Stop alla concorrenza sleale nelle vendite online

Le vendite online si apprestano ad essere regolate in maniera ancora più precisa.
La riforma europea sul commercio elettronico, di recente approvazione, è infatti entrata in vigore il primo luglio scorso. Fra i principali obiettivi del provvedimento quello di regolamentare le attività di vendita riconducibili ai paesi extra-Ue.

Fino ad oggi infatti l’esenzione del pagamento delle imposte e dei dazi doganali per beni di valore inferiore a 22 euro aveva favorito movimenti di merce di modesto valore, il cui valore aggregato supera però, secondo le attendibili stime del Financial Times, i 5 miliardi di euro annui.

Con la riforma europea si armonizzano le condizioni fiscali: i venditori esteri da oggi dovranno applicare l’aliquota IVA del paese di destinazione, con tutte le implicazioni e gli obblighi fiscali che ne derivano.
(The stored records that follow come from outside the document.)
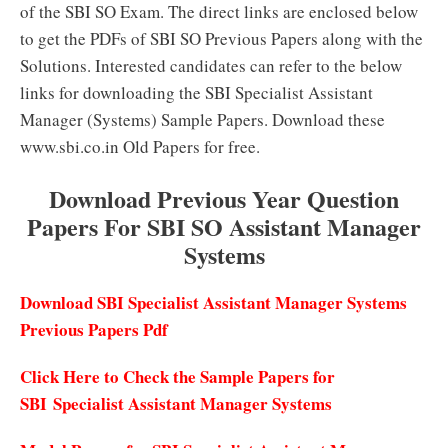
of the SBI SO Exam. The direct links are enclosed below
to get the PDFs of SBI SO Previous Papers along with the
Solutions. Interested candidates can refer to the below
links for downloading the SBI Specialist Assistant
Manager (Systems) Sample Papers. Download these
www.sbi.co.in Old Papers for free.
Download Previous Year Question
Papers For SBI SO Assistant Manager
Systems
Download SBI Specialist Assistant Manager Systems
Previous Papers Pdf
Click Here to Check the Sample Papers for
SBI Specialist Assistant Manager Systems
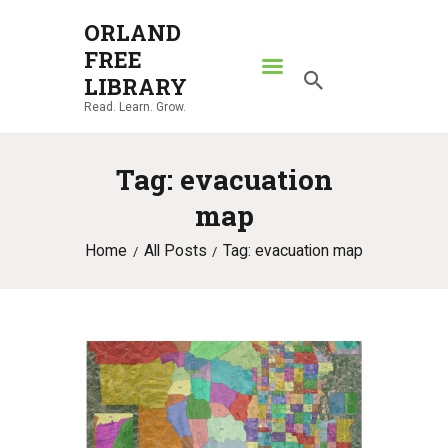
ORLAND
FREE
ORLAND FREE LIBRARY
LIBRARY
Read. Learn. Grow.
Read. Learn. Grow.
HOME
Tag: evacuation
SEARCH CATALOG
map
RESOURCES
Home
All Posts
Tag: evacuation map
ABOUT
NEWS
LOCATIONS
CONTACT US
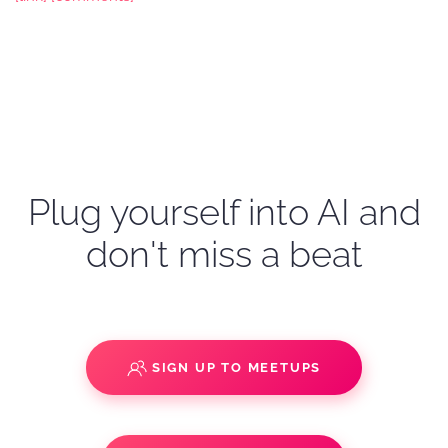
Plug yourself into AI and
don't miss a beat
SIGN UP TO MEETUPS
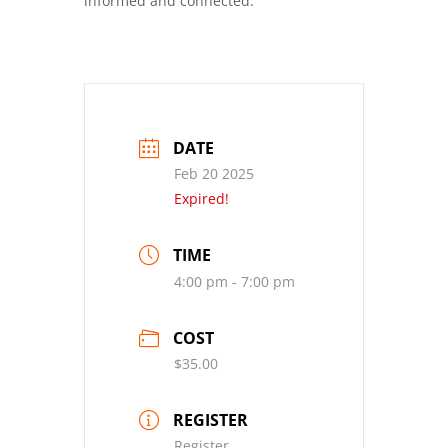
informed and connected.
DATE
Feb 20 2025
Expired!
TIME
4:00 pm - 7:00 pm
COST
$35.00
REGISTER
Register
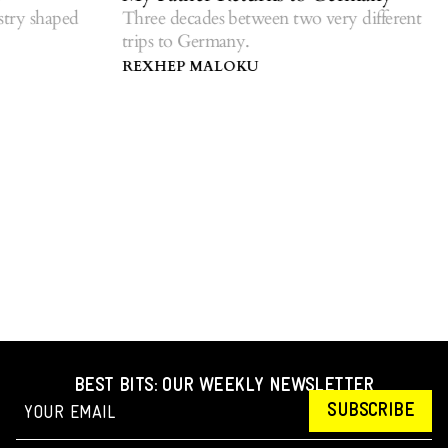
r
ry shaped
Three decades between two very different
trips to Germany.
R
d
REXHEP MALOKU
BEST BITS: OUR WEEKLY NEWSLETTER
SUBSCRIBE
Una buona notizia quindi per gli e-commerce italiani, che potranno quindi operare in un mercato in cui le condizioni sono uguali per tutti, potendosi focalizzare maggiormente sulle caratteristiche e la qualità del prodotto offerto piuttosto che sul mero prezzo di vendita.

Finisce quindi progressivamente l’era in cui il web era, fiscalmente parlando, la terra di nessuno e in cui paesi come la Cina (ma non solo) potevano avvantaggiarsi di condizioni che di fatto li rendevano players non equi nel panorama commerciale digitale.